I am going to take a pic of my red wag platy is definitely pregnant since she is already giving birth to fry. She is now the only one in the newly infected tank that still doesn't look quite right. I definitely think the Melafix helped somewhat, since my Hi-fin platy's fin rot is already healing. The red wag however, does not really have raised scales per-say but they seem bulge out almost. In addition to that she has developed many black marks on top of her head in the last week or so. I'm not sure if those are what you would call "fish liver spots" or something else. 
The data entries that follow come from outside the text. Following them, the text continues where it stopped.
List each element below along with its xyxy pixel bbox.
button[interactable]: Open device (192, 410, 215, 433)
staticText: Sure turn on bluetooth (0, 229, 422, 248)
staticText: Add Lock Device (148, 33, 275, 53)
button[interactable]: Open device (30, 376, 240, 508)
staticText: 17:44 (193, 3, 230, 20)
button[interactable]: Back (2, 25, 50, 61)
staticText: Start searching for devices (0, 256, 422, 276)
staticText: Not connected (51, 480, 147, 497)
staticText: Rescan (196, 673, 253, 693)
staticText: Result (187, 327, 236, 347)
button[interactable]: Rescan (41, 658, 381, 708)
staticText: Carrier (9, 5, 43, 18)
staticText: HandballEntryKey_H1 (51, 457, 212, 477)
THANKS SO MUCH FOR GETTING BACK TO ME!:-D:-D:-D

I really appreciate your help!

I will get the pictures of the red wag up within the next hour.


----------



## kmacF30 (Jun 8, 2014)

SO this red wag has been pregnant for MONTHS. But now that it scales are starting to look really rough... it makes me wonder... Not to mention the black lines on his head have gotten at least 3 times bigger this past week...
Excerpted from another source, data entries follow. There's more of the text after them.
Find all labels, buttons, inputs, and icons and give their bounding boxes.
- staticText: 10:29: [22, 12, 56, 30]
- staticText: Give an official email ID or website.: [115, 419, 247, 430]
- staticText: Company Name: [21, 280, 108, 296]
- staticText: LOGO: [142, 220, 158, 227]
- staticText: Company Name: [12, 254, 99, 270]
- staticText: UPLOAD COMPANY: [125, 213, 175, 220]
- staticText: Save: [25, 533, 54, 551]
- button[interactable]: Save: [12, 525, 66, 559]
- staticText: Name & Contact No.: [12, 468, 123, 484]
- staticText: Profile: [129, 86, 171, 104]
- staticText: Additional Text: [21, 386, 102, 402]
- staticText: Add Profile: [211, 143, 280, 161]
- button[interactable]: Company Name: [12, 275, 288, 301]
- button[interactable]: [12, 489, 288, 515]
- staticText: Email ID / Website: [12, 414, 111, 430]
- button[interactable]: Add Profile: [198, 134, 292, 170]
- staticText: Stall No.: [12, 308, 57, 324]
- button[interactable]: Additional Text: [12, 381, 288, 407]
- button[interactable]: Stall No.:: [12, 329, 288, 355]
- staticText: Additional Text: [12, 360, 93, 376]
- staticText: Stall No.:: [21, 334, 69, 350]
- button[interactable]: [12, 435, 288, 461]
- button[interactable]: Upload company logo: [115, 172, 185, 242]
[/url]20141114_170844 by kmac325xi, on Flickr[/IMG]








[/url]20141114_171211 by kmac325xi, on Flickr[/IMG]








[/url]20141114_171747 by kmac325xi, on Flickr[/IMG]


----------



## Romad (Jun 28, 2009)

Any idea how old that platy is? It doesn't look particularly bad to me. Eyes are bright and scales aren't pineconing. The black coloring on the scales look like pigment changes to me and that will happen sometimes when they're older. 
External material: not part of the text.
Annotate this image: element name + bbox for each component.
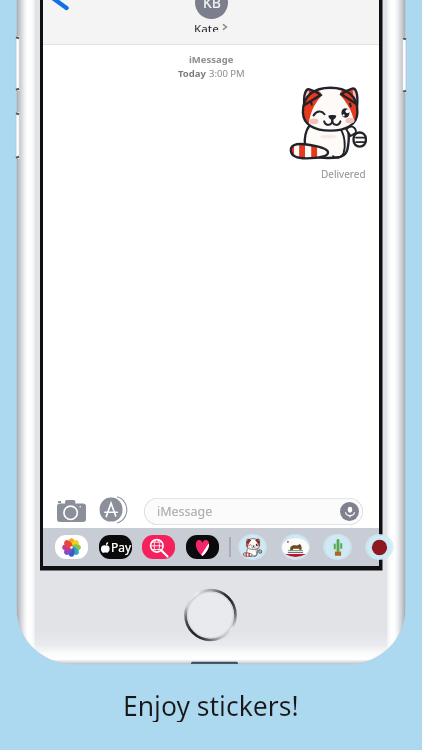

The fact that she's pregnant accounts for her size at the moment. I had red wag females in the past that were perpetually pregnant and they would color up prior to dropping fry or if i fed them a higher protein diet while pregnant.

As for the loaches, I have zero experience but I do know they are sensitive so I'd keep them out of the salted tank until someone with experience chimes in.


----------



## kmacF30 (Jun 8, 2014)

Romad said:


> Any idea how old that platy is? It doesn't look particularly bad to me. Eyes are bright and scales aren't pineconing. The black coloring on the scales look like pigment changes to me and that will happen sometimes when they're older.
> 
> The fact that she's pregnant accounts for her size at the moment. I had red wag females in the past that were perpetually pregnant and they would color up prior to dropping fry or if i fed them a higher protein diet while pregnant.
> 
> As for the loaches, I have zero experience but I do know they are sensitive so I'd keep them out of the salted tank until someone with experience chimes in.


I would say she's a little over a year old. Maybe i'm just a little over-paranoid since I've had such troubles in my other tank. Maybe the melafix is really all I needed in this tank to stop whatever this may be. 3 Days ago I freaked out when I saw sudden fin rot on my high fin platy and seeing my blue platy stuck to the filter inlet. She's 100% better now and the high fin is already healing. But obviously something was going on, I just think maybe it didn't get bad because I caught it early. 

I did save two baby platys before this all happened, they are in 2.5 gallon cycled, heated, and filtered container tank right now. I'm wondering if they might have come from the red wag. Although They are both a yellow-orange color much like my "high fin"

I think I will just finish the week of melafix in this tank as well as my rainbowfish tank and evaluate where everything is. If I don't see improvement, perhaps I will consider a stronger medication if a LFS recommends it.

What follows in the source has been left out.